# Task to carry out
In the listing below, find the line with "PDFファイルを開くためには、Adobe Readerが必要で" and the line with "una queja subjetiva", then return them and every line between them exactly, minus the pictures.

# Excerpted data

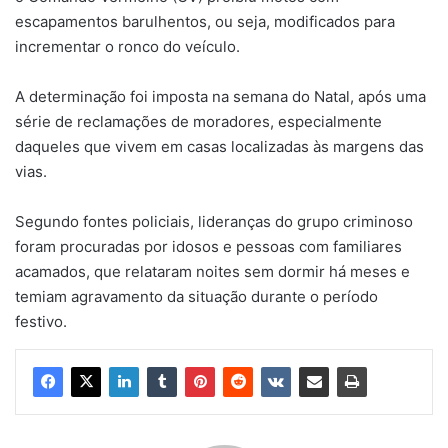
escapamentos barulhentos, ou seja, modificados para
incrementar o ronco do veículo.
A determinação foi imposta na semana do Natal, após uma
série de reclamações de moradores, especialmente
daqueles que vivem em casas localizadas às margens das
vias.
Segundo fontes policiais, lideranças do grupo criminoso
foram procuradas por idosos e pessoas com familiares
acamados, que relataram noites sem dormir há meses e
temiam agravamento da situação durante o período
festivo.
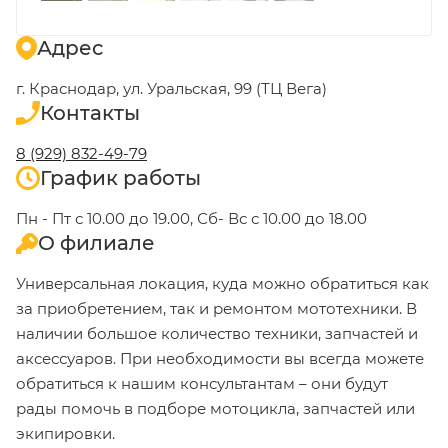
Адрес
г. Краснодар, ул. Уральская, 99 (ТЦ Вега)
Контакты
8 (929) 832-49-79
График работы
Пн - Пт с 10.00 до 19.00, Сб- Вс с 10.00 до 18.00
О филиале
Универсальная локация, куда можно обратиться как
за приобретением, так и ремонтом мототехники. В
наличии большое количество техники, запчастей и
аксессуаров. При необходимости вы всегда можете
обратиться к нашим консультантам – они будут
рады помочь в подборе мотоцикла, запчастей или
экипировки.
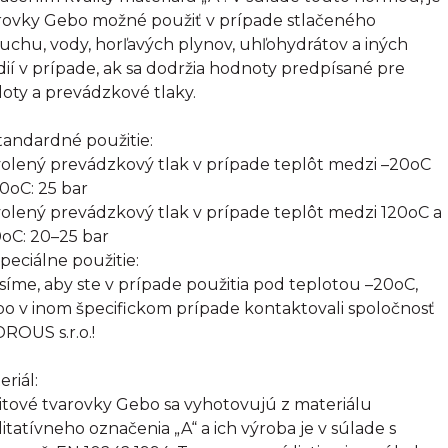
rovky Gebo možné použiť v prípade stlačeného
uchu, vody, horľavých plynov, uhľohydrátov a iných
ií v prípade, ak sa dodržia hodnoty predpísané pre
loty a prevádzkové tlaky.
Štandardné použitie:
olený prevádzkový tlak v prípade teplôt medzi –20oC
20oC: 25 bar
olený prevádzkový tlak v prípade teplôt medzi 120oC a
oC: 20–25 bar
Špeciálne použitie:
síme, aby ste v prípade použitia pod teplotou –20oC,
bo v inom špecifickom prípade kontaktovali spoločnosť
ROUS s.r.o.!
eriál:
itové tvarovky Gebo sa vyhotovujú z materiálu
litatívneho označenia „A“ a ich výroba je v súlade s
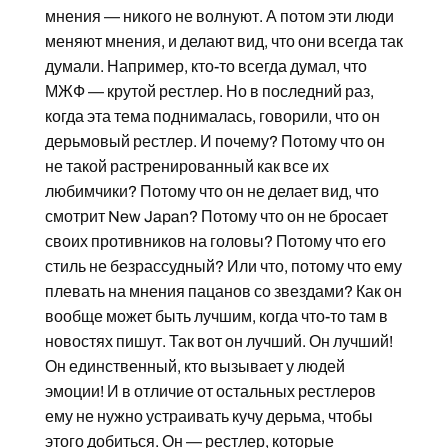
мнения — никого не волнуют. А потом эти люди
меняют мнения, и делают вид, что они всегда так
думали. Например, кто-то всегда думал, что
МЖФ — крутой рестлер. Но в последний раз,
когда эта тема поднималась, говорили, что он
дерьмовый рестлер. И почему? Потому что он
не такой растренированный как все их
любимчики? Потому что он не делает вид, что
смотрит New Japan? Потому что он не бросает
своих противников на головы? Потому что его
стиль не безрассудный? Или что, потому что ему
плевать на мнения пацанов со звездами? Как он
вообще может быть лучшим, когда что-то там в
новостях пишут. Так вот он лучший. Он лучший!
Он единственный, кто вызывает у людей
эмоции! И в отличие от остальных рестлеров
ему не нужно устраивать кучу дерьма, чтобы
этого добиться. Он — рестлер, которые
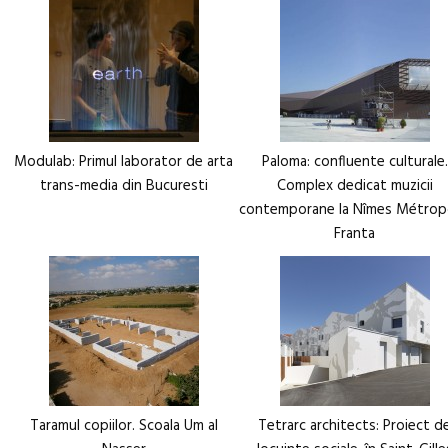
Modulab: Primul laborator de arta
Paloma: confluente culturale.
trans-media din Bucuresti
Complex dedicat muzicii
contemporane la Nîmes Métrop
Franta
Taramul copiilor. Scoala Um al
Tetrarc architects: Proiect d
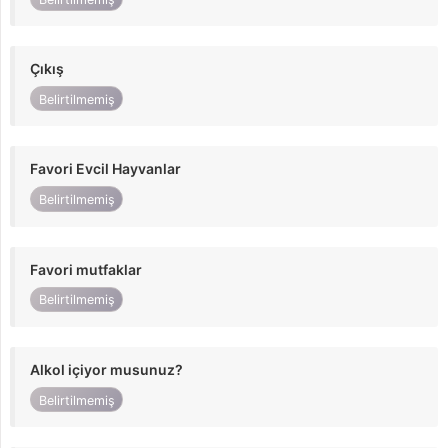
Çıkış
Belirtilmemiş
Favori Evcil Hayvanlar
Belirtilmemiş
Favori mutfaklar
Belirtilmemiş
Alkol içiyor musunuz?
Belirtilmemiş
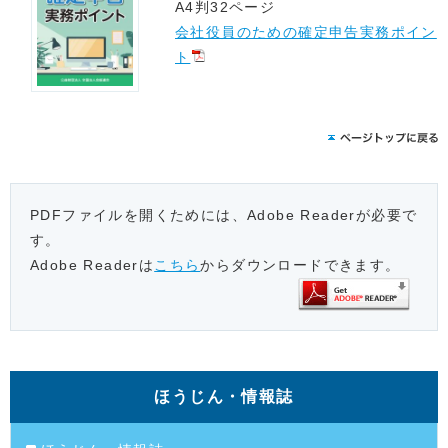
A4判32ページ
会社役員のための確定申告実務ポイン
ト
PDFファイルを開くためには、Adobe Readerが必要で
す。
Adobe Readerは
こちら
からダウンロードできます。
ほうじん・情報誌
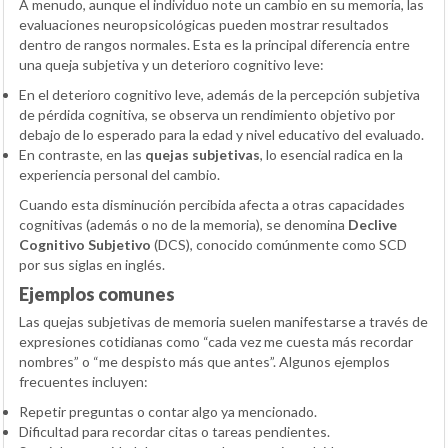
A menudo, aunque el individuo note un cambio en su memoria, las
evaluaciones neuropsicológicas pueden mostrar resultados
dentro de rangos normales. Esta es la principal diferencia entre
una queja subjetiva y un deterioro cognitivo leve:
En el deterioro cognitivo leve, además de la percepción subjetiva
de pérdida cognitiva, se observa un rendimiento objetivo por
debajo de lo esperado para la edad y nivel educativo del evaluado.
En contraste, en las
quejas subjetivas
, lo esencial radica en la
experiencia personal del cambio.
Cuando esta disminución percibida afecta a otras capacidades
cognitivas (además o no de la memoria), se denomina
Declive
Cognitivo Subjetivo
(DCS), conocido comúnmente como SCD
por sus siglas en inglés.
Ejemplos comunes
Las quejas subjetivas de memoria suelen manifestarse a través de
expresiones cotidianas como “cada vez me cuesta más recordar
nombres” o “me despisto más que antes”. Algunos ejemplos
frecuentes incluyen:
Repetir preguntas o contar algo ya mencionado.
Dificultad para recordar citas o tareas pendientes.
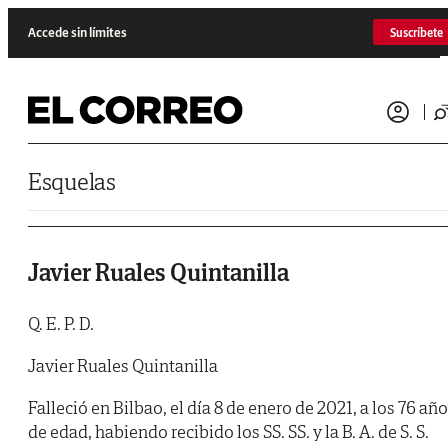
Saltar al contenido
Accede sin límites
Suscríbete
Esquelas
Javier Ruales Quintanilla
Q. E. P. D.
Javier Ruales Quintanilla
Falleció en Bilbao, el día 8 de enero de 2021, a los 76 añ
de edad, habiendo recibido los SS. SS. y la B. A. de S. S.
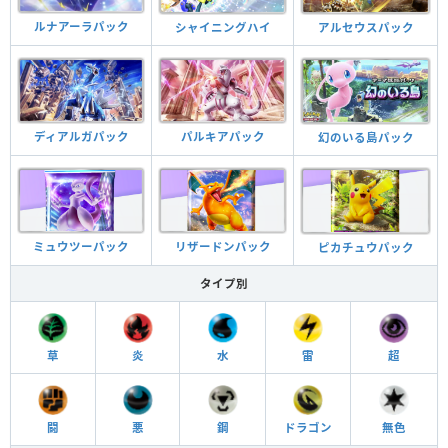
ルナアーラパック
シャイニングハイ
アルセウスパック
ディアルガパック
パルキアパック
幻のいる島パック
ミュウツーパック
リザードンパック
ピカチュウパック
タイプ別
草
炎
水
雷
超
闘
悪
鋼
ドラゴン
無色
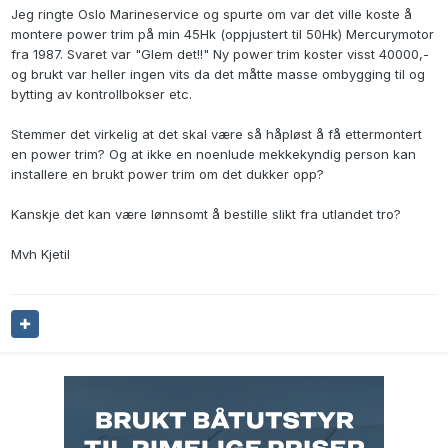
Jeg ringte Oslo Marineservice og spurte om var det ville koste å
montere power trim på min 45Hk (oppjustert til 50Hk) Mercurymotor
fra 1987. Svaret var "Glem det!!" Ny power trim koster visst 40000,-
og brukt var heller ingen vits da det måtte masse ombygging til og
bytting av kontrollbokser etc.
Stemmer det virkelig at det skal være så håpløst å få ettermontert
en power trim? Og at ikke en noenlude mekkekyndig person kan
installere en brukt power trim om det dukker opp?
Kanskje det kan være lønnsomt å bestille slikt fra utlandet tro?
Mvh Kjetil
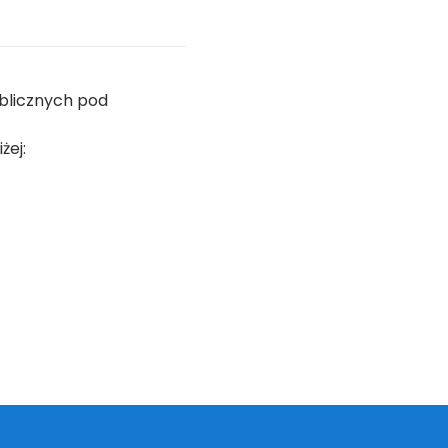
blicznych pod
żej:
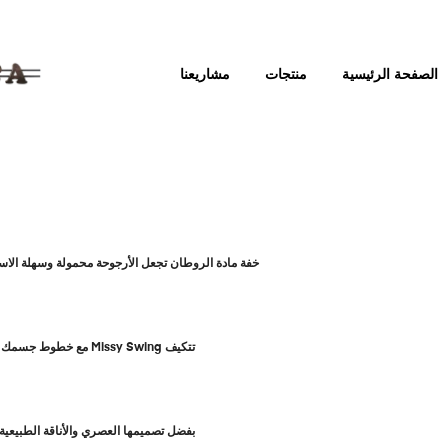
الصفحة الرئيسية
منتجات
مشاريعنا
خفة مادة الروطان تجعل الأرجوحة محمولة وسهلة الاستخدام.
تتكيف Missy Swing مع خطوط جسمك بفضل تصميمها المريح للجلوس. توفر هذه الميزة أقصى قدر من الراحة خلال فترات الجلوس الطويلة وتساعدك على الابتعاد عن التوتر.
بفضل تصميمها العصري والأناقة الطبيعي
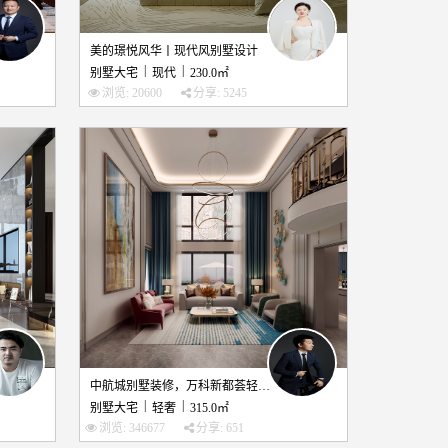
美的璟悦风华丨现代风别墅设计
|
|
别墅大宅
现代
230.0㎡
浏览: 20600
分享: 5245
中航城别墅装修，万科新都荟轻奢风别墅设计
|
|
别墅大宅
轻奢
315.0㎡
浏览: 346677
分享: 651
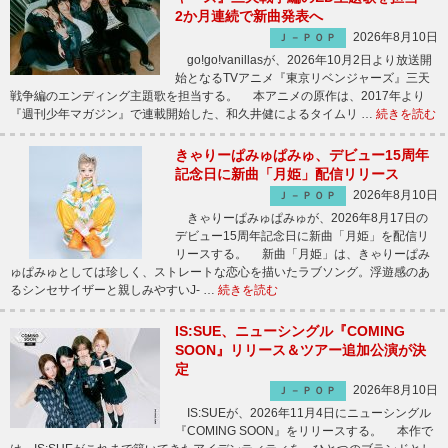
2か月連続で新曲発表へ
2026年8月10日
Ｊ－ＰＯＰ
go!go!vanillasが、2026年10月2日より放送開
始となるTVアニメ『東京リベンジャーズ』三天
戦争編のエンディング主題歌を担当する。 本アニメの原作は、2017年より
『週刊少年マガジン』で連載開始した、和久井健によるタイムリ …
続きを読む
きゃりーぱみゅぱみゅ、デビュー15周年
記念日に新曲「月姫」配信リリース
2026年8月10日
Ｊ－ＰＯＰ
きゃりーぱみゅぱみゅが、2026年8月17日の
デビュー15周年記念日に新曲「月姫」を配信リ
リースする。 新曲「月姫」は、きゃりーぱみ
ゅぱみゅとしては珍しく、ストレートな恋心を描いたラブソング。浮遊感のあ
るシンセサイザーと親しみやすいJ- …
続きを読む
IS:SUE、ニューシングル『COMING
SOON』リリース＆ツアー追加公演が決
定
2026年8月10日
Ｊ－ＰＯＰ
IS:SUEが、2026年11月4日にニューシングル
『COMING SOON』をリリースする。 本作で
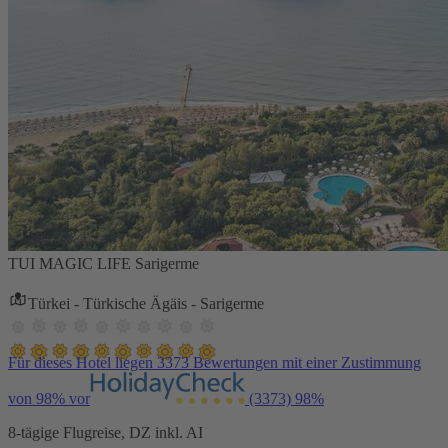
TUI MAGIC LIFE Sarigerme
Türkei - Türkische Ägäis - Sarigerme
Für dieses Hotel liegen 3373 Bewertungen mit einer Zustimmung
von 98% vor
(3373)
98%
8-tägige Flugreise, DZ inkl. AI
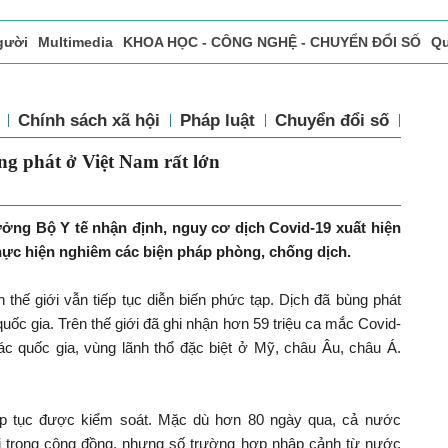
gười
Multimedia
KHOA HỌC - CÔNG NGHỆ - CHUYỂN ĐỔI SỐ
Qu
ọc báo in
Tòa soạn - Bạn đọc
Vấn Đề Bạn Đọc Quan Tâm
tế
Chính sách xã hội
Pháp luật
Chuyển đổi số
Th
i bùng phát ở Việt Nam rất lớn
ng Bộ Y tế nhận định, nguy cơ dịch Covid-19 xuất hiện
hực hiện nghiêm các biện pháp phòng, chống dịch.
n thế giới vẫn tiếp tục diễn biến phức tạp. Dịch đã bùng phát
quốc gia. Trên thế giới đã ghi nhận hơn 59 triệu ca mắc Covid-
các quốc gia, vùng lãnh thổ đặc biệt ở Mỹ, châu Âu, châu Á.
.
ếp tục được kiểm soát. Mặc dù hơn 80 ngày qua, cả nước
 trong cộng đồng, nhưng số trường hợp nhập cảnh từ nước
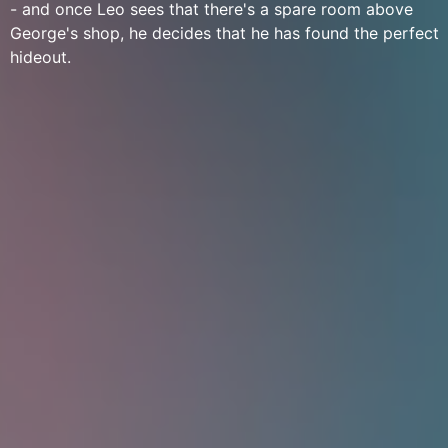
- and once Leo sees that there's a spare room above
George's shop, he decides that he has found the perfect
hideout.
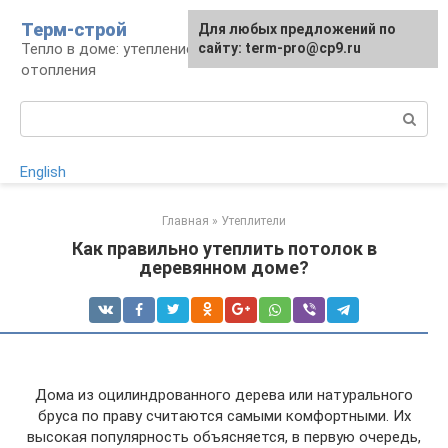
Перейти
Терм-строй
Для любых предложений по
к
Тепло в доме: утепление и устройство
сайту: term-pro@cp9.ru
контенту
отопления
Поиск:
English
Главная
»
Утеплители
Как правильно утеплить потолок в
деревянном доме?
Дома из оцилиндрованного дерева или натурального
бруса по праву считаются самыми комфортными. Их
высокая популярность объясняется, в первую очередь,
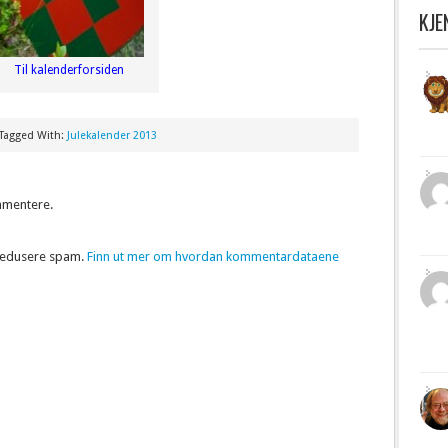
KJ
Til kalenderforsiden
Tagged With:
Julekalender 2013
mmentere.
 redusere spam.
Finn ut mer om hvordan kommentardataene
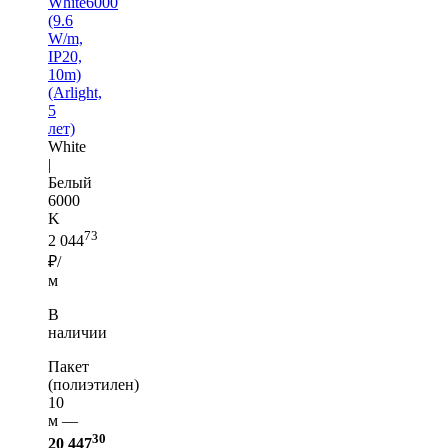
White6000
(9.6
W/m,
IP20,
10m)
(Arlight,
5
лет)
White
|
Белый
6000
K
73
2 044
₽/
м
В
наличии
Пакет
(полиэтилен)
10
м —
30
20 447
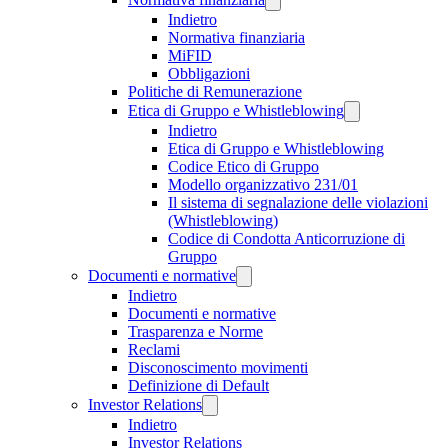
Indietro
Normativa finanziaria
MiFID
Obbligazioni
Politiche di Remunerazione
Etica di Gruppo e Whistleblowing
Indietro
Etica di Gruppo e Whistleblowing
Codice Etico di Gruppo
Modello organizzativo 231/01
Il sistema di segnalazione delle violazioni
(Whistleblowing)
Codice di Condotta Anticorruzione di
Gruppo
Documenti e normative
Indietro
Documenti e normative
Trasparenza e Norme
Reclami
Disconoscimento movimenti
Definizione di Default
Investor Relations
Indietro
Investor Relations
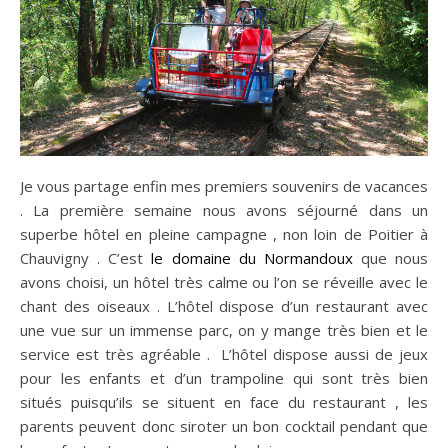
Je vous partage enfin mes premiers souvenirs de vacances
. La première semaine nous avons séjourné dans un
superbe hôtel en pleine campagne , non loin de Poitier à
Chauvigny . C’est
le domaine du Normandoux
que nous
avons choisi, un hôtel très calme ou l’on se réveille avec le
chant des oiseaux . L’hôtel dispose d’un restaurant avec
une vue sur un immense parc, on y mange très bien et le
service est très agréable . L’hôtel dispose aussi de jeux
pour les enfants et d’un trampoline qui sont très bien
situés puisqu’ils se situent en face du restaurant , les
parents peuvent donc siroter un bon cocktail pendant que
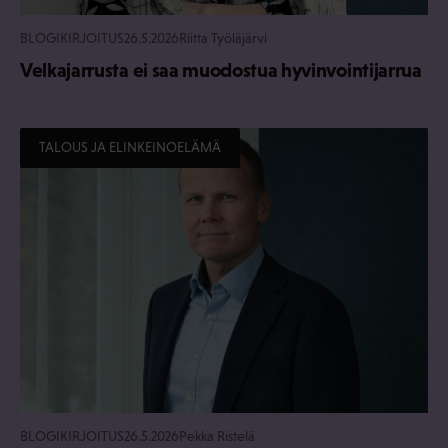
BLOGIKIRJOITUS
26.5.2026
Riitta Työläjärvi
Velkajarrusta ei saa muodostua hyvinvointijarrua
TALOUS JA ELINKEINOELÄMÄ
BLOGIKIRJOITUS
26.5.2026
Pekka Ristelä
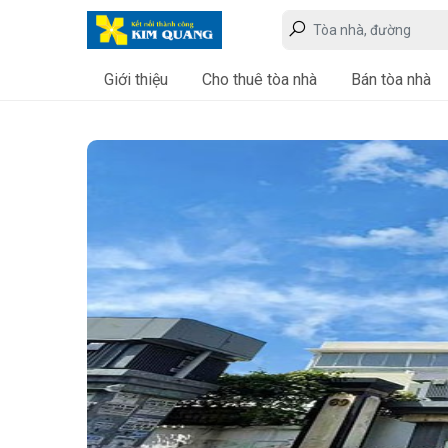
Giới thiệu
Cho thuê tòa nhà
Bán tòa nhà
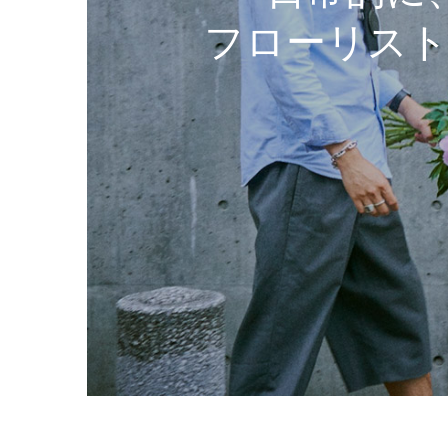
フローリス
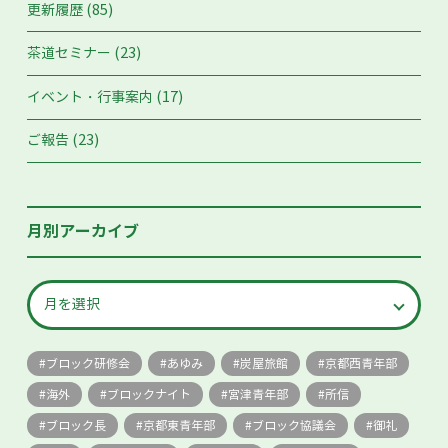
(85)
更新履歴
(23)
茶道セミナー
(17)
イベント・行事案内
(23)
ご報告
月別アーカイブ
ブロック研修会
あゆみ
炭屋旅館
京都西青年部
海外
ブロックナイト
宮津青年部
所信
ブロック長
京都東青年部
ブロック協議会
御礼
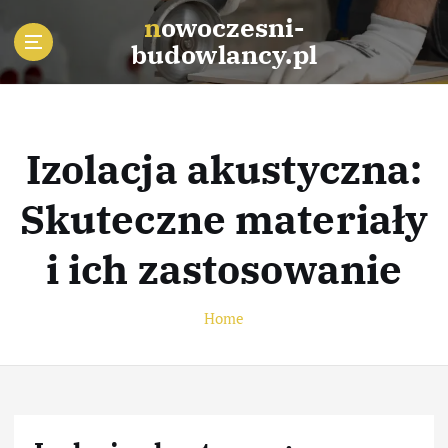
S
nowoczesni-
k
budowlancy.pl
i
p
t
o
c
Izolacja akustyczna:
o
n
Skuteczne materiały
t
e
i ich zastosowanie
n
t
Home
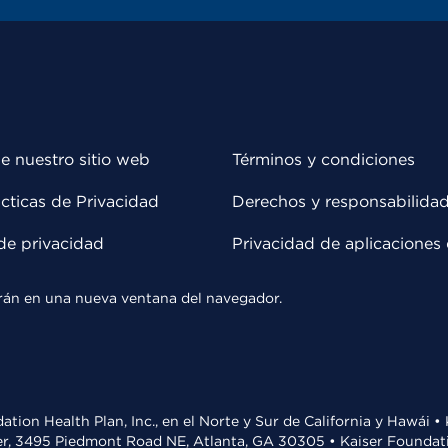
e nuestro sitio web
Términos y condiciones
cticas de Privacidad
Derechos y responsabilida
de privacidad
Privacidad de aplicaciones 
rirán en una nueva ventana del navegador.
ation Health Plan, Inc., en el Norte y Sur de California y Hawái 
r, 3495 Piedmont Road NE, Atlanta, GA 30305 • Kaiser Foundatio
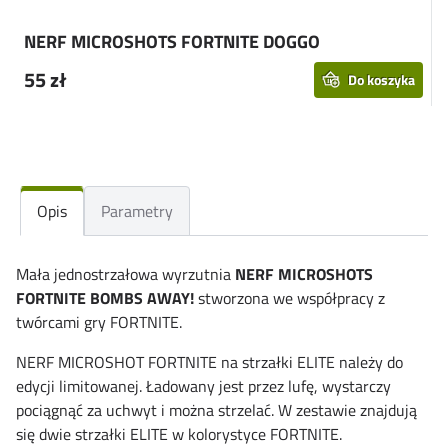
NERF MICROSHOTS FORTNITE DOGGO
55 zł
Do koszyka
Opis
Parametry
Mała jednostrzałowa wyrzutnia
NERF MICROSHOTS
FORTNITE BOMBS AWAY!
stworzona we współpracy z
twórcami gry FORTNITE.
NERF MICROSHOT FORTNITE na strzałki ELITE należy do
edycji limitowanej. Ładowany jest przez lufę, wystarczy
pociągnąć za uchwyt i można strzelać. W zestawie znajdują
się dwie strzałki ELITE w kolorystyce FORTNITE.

# Answer to the exercise
PDFファイルを開くためには、Adobe Readerが必要で
す。
Adobe Readerは
こちら
からダウンロードできます。
ほうじん・情報誌
A menudo, aunque el individuo note un cambio en su memoria, las
evaluaciones neuropsicológicas pueden mostrar resultados
dentro de rangos normales. Esta es la principal diferencia entre
una queja subjetiva y un deterioro cognitivo leve:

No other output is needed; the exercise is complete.